System Design 1 Flashcards
It means increasing the resources of a specific node
Vertical Scaling
It means increasing the number of nodes
Horizontal Scaling
It allows a system to distribute the load evenly so that one server doesn’t crash and take down the whole system.
Load Balancer
They can get very slow as the system grows bigger.
Joins in a relational database such as SQL.
It means splitting the data across multiple machines while ensuring you have a way of figuring out which data is on which machine.
Sharding (Data partitioning)
Common ways of partitioning:
- Vertical Partitioning
- Key-Based (or Hash-Based) Partitioning
- Directory-Based Partitioning
Partitioning by feature.
e.g.

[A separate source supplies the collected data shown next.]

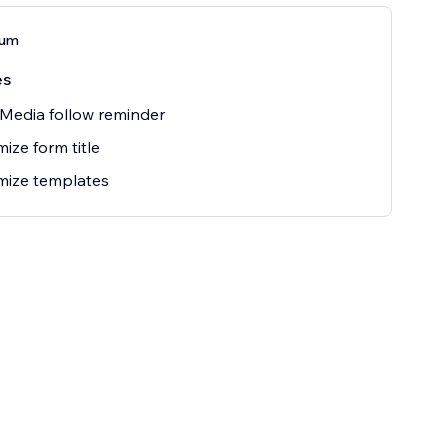
ium
es
 Media follow reminder
ize form title
mize templates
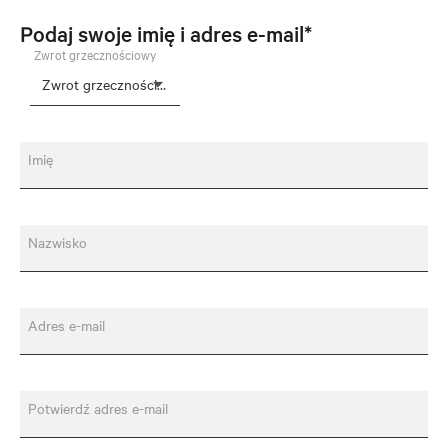
Podaj swoje imię i adres e-mail*
Zwrot grzecznościowy
Imię
Nazwisko
Adres e-mail
Potwierdź adres e-mail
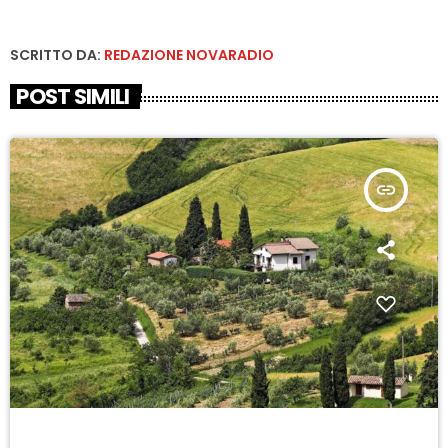
SCRITTO DA:
REDAZIONE NOVARADIO
POST SIMILI
insert_link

In a social network you have a table for profiles, one for messages
Vertical Partitioning
It uses some kind of data (e.g. an ID) for the partition.
Key-based Partitioning.
A very simple way to do this is to allocate N servers and put the data on mod(key, n)
Key-based Partitioning
In this scheme you maintain a lookup table for where the data can be found
Directory-Based Partitioning
Two major drop backs in Directory-Based Partitioning:
- The lookup table can be a single point of failure.

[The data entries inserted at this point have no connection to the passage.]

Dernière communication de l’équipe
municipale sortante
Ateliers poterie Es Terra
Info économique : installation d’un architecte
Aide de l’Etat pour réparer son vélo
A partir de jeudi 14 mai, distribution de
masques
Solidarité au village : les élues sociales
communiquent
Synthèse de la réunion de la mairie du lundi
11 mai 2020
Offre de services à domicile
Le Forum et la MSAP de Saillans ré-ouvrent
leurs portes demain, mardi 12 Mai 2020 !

- Constantly accessing this table impacts performance.
It is a simple key-value pairing and typically sits between your application layer and the data store.
Caching.
How you cache
You might cache a query and its results directly. Or alternatively you can cache the specific object (a rendered version of the website or a list of the most recent blog posts)

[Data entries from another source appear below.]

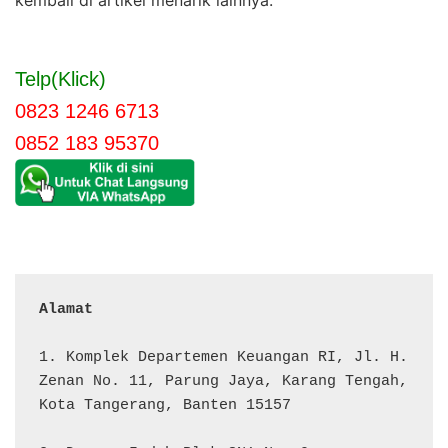
kembali di artikel menarik lainnya.
Telp(Klick)
0823 1246 6713
0852 183 95370
Alamat 
1. Komplek Departemen Keuangan RI, Jl. H. 
Zenan No. 11, Parung Jaya, Karang Tengah, 
Kota Tangerang, Banten 15157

Most important metrics around networking
Bandwidth, throughput, latency
How slow operations should be
Asynchronous
Is the maximum amount of data that can be transferred in a unit of time, it is expressed in bits per second.
Bandwidth
Is the actual amount of data that is transferred.
Throughput
It is how long it takes data to go from one end to the other.
Latency
It is typically used to process large amounts of data.
A MapReduce program.
What does a MapReduce program require.
It requires to write a Map step and Reduce step.
Map takes in some data and emits a <key, value> pair.
Reduce takes a key and a set of associated values and “reduces” them, emitting a new key and value.
Considerations when designing a system.
- Failures
- Availability and Reliability
- Read-Heavy vs Write-Heavy
- Security